計装Cube30 関連文献
バイオガスプラントにおける PLC計装の活用

コーンズ・エージー 宮田 隆
前澤工業 内澤法孝
日本総合研究所 赤石和幸
オムロン 石山隆史
2008年3月
キーワード「制御/監視/情報化」

1.はじめに

 昨年11月,原油価格は1バレル100ドルに迫るところまで上昇した。近年,ブラジル,ロシア,インド,中国など新興経済諸国における石油需要が急速に伸びてきている。それに対し,原油の産出量は伸びず,将来も安定して石油が確保できるか心理的な不安が世界的に拡がっていた。そこに,アメリカのサブプライム問題が表面化し,投機資金が原油市場に流れ込んだことが原因とされている。
  また,昨年12月,インドネシアのバリ島で第13回国連気象変動枠組み条約締国際会議(COP13)および「京都議定書」第3回締約国会議(COP/MOP3)が開催され,「京都議定書」の第1約束期間が終わる2013年以降の,地球温暖化防止に向けた国際的な取り組みについて協議が行われた。我が国においては,現時点までに1990年比8.1%増加しており,2008年から2012年までの第1約束期間に,温室効果ガスの排出量を1990年比6%削減するという目標達成が危ぶまれている。
  このような状況において,化石燃料から太陽光,風力,バイオマス,生物由来の廃棄物などの再生可能エネルギーへの転換が急務となっている。これらの中で,バイオマスエネルギーが注目されている。
  バイオエネルギーには,トウモロコシやサトウキビなどの食料や飼料を原料に生産されるバイオエタノールなどの“動脈バイオエネルギー”と,廃棄物系のセルロース,廃油から生産されるバイオディーゼル燃料(BDF),バイオガスなどの“静脈バイオエネルギー”の2種類がある。
  食料の多くを輸入に依存している日本にとって,それらを原料とする“動脈バイオエネルギー”は,採算性,国際競争力など,多くの問題を抱えている。
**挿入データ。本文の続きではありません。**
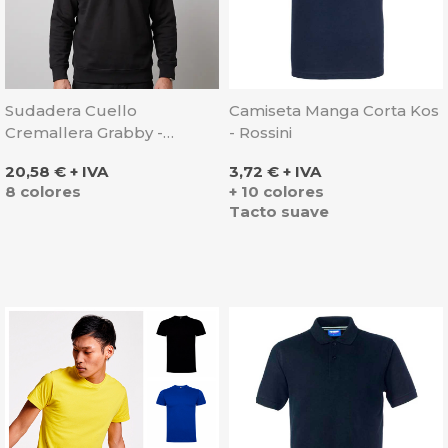
Sudadera Cuello
Camiseta Manga Corta Kos
Cremallera Grabby -
- Rossini
Rossini
Precio
Precio
20,58 € + IVA
3,72 € + IVA
8 colores
+ 10 colores
Tacto suave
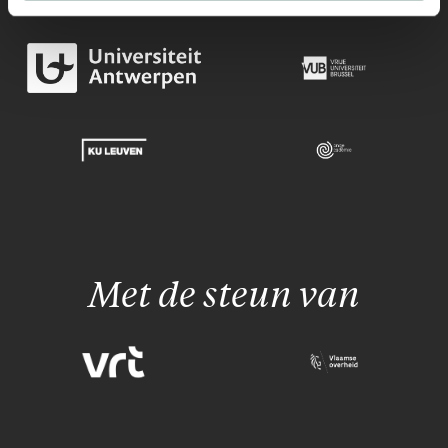
Met de steun van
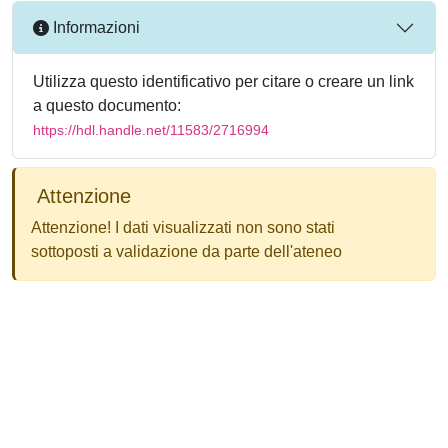
Informazioni
Utilizza questo identificativo per citare o creare un link
a questo documento:
https://hdl.handle.net/11583/2716994
Attenzione
Attenzione! I dati visualizzati non sono stati
sottoposti a validazione da parte dell'ateneo
Powered by
IRIS
-
about IRIS
-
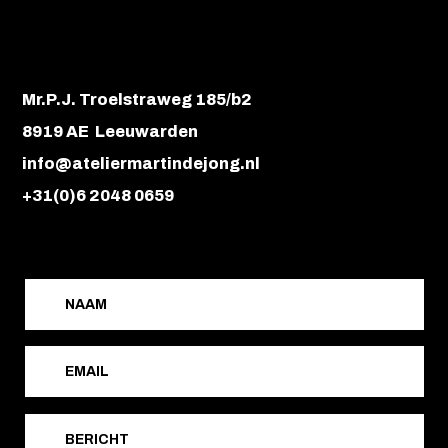
Mr.P.J. Troelstraweg 185/b2
8919 AE Leeuwarden
info@ateliermartindejong.nl
+31(0)6 2048 0659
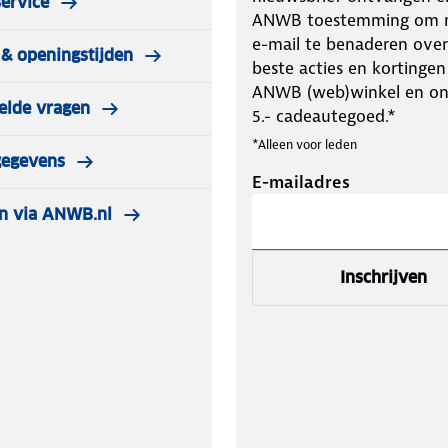
ervice
ANWB toestemming om m
e-mail te benaderen over
& openingstijden
beste acties en kortingen
ANWB (web)winkel en o
elde vragen
5.- cadeautegoed.*
*Alleen voor leden
gegevens
E-mailadres
n via ANWB.nl
Inschrijven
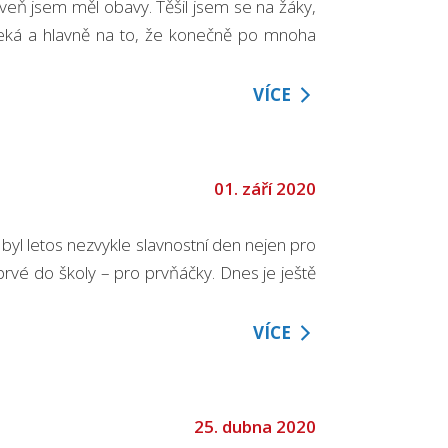
oveň jsem měl obavy. Těšil jsem se na žáky,
čeká a hlavně na to, že konečně po mnoha
VÍCE
01. září 2020
byl letos nezvykle slavnostní den nejen pro
prvé do školy – pro prvňáčky. Dnes je ještě
VÍCE
25. dubna 2020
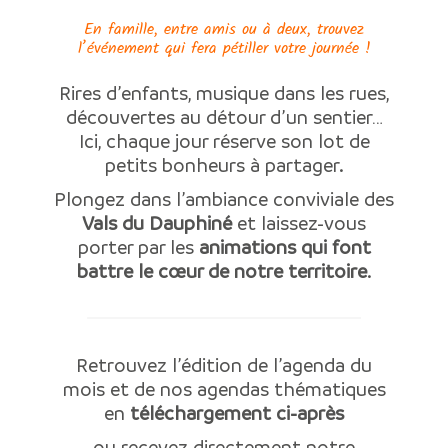
En famille, entre amis ou à deux, trouvez
l’événement qui fera pétiller votre journée !
Rires d’enfants, musique dans les rues,
découvertes au détour d’un sentier…
Ici, chaque jour réserve son lot de
petits bonheurs à partager.
Plongez dans l’ambiance conviviale des
Vals du Dauphiné
et laissez-vous
porter par les
animations qui font
battre le cœur de notre territoire
.
Retrouvez l’édition de l’agenda du
mois et de nos agendas thématiques
en
téléchargement ci-après
ou recevez directement notre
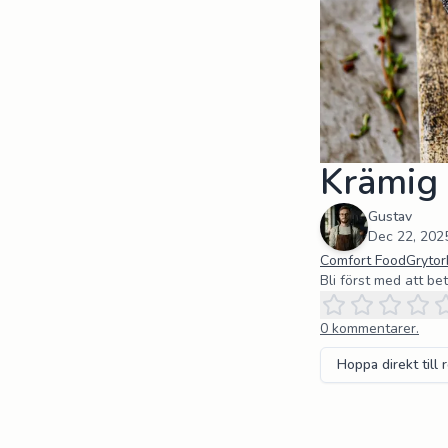
Krämig 
Gustav
Dec 22, 202
Comfort Food
Grytor
Bli först med att be
0
kommentarer.
Hoppa direkt till 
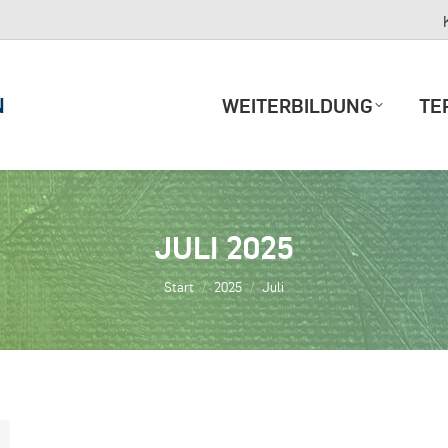
WEITERBILDUNG
T
WEITERBILDUNG
TE
JULI 2025
Sie befinden sich hier:
Start
2025
Juli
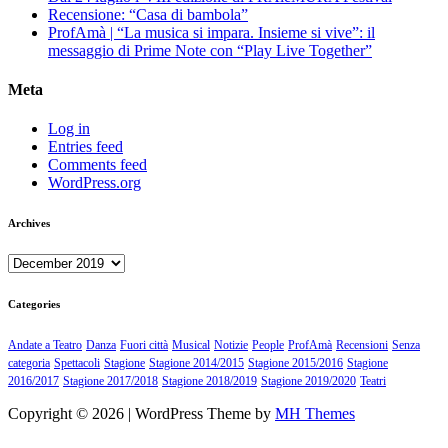
Recensione: “Casa di bambola”
ProfAmà | “La musica si impara. Insieme si vive”: il
messaggio di Prime Note con “Play Live Together”
Meta
Log in
Entries feed
Comments feed
WordPress.org
Archives
Archives
Categories
Andate a Teatro
Danza
Fuori città
Musical
Notizie
People
ProfAmà
Recensioni
Senza
categoria
Spettacoli
Stagione
Stagione 2014/2015
Stagione 2015/2016
Stagione
2016/2017
Stagione 2017/2018
Stagione 2018/2019
Stagione 2019/2020
Teatri
Copyright © 2026 | WordPress Theme by
MH Themes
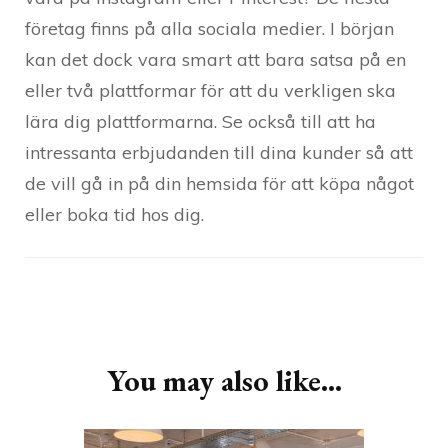
företag finns på alla sociala medier. I början
kan det dock vara smart att bara satsa på en
eller två plattformar för att du verkligen ska
lära dig plattformarna. Se också till att ha
intressanta erbjudanden till dina kunder så att
de vill gå in på din hemsida för att köpa något
eller boka tid hos dig.
Post
Navigation
You may also like...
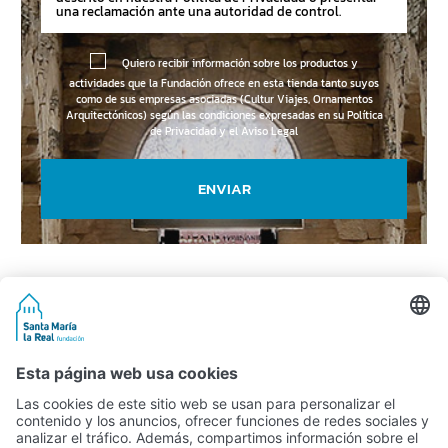
una reclamación ante una autoridad de control.
Quiero recibir información sobre los productos y
actividades que la Fundación ofrece en esta tienda tanto suyos
como de sus empresas asociadas (Cultur Viajes, Ornamentos
Arquitectónicos) según las condiciones expresadas en su
Política
de Privacidad y el Aviso Legal
ENVIAR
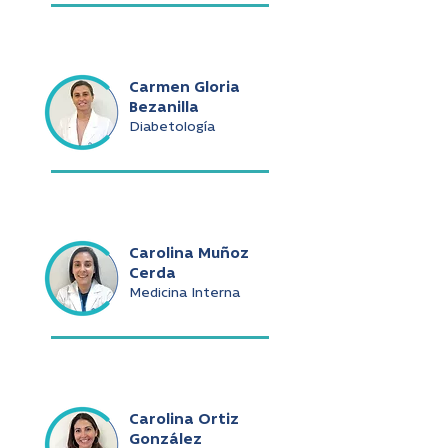
Carmen Gloria
Bezanilla
Diabetología
Carolina Muñoz
Cerda
Medicina Interna
Carolina Ortiz
González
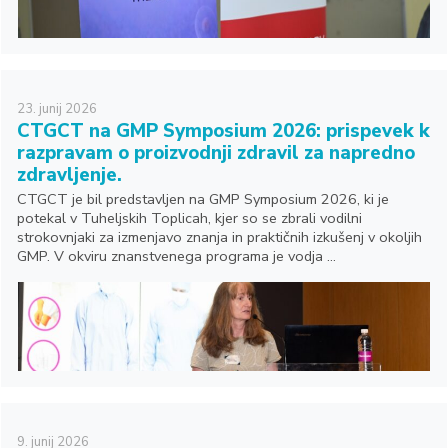
23.
junij
2026
CTGCT na GMP Symposium 2026: prispevek k
razpravam o proizvodnji zdravil za napredno
zdravljenje.
CTGCT je bil predstavljen na GMP Symposium 2026, ki je
potekal v Tuheljskih Toplicah, kjer so se zbrali vodilni
strokovnjaki za izmenjavo znanja in praktičnih izkušenj v okoljih
GMP. V okviru znanstvenega programa je vodja ...
9.
junij
2026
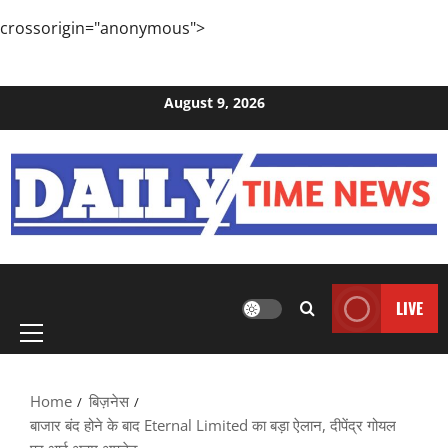
crossorigin="anonymous">
Skip to content
August 9, 2026
Primary
LIVE
Menu
Home
बिज़नेस
बाजार बंद होने के बाद Eternal Limited का बड़ा ऐलान, दीपेंद्र गोयल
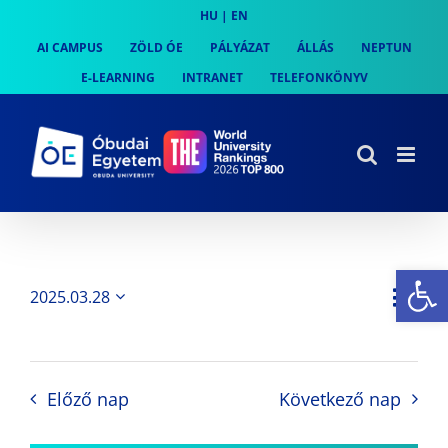
Skip
HU
|
EN
to
AI CAMPUS
ZÖLD ÓE
PÁLYÁZAT
ÁLLÁS
NEPTUN
content
E-LEARNING
INTRANET
TELEFONKÖNYV
Es
Es
2025.03.28
Nap
Navi
Dátum
néz
kiválasztása.
néze
nav
Előző nap
Következő nap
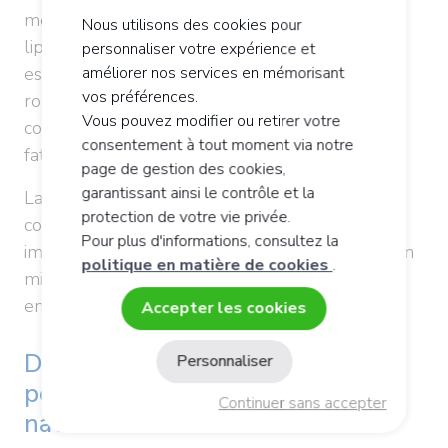
métaboliser les glucides, les protéines et les
Nous utilisons des cookies pour
lipides. Par exemple, la vitamine
B12
est
personnaliser votre expérience et
essentielle pour la formation des globules
améliorer nos services en mémorisant
vos préférences.
rouges, qui transportent l'oxygène dans tout le
Vous pouvez modifier ou retirer votre
corps, contribuant ainsi à réduire la sensation de
consentement à tout moment via notre
fatigue.
page de gestion des cookies,
garantissant ainsi le contrôle et la
La
vitamine C
est également un allié précieux
protection de votre vie privée.
contre la fatigue. Elle stimule le système
Pour plus d'informations, consultez la
immunitaire et aide le corps à absorber le fer, un
politique en matière de cookies
.
minéral indispensable. Un déficit en fer peut
entraîner une fatigue importante.
Accepter les cookies
Des compléments alimentaires
Personnaliser
pour renouer avec sa forme
Continuer sans accepter
naturelle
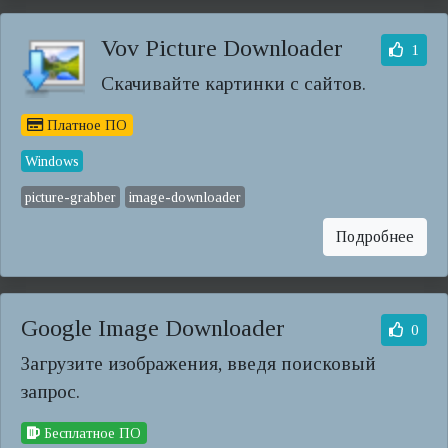
Vov Picture Downloader
1
Скачивайте картинки с сайтов.
Платное ПО
Windows
picture-grabber
image-downloader
Подробнее
Google Image Downloader
0
Загрузите изображения, введя поисковый
запрос.
Бесплатное ПО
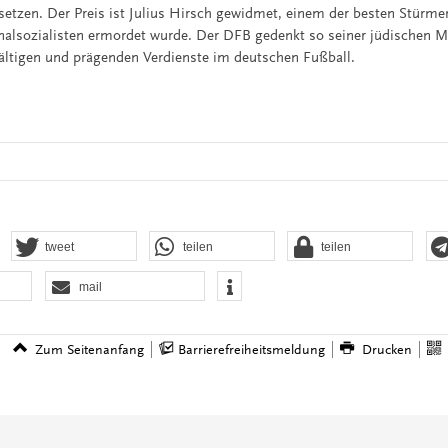
setzen. Der Preis ist Julius Hirsch gewidmet, einem der besten Stürmer 
alsozialisten ermordet wurde. Der DFB gedenkt so seiner jüdischen M
lfältigen und prägenden Verdienste im deutschen Fußball.
tweet
teilen
teilen
mail
Zum Seitenanfang
Barrierefreiheitsmeldung
Drucken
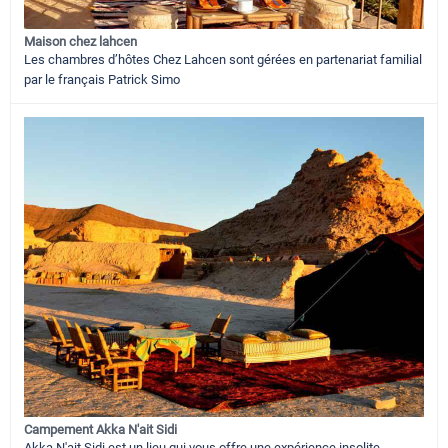
Maison chez lahcen
Les chambres d’hôtes Chez Lahcen sont gérées en partenariat familial
par le français Patrick Simo
Campement Akka N'ait Sidi
Akka N'ait Sidi est un lieu qui vous offre une expérience insolite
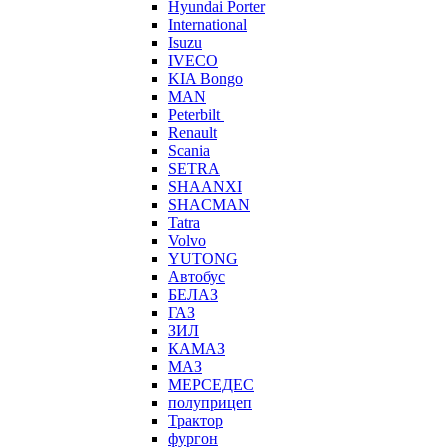
Hyundai Porter
International
Isuzu
IVECO
KIA Bongo
MAN
Peterbilt
Renault
Scania
SETRA
SHAANXI
SHACMAN
Tatra
Volvo
YUTONG
Автобус
БЕЛАЗ
ГАЗ
ЗИЛ
КАМАЗ
МАЗ
МЕРСЕДЕС
полуприцеп
Трактор
фургон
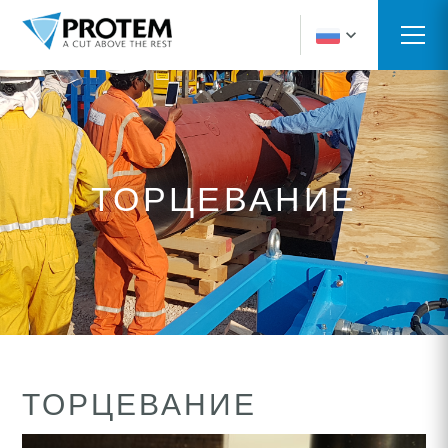
ТОРЦЕВАНИЕ
ТОРЦЕВАНИЕ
一方,“静脈バイオエネルギー”は国際競争に巻き込まれる可能性も少なく,環境保全政策との相乗効果も期待できる。
  “静脈バイオエネルギー”の有効活用と地域コミュニティーとの連携を模索するため,垂水市(鹿児島県)において家畜の糞尿を原料としたバイオガス製造プラントを新設し,燃料化の実証試験を行っている。この実証テストのため,PLC計装によるプラントの自動運転とデータの収集を行っている。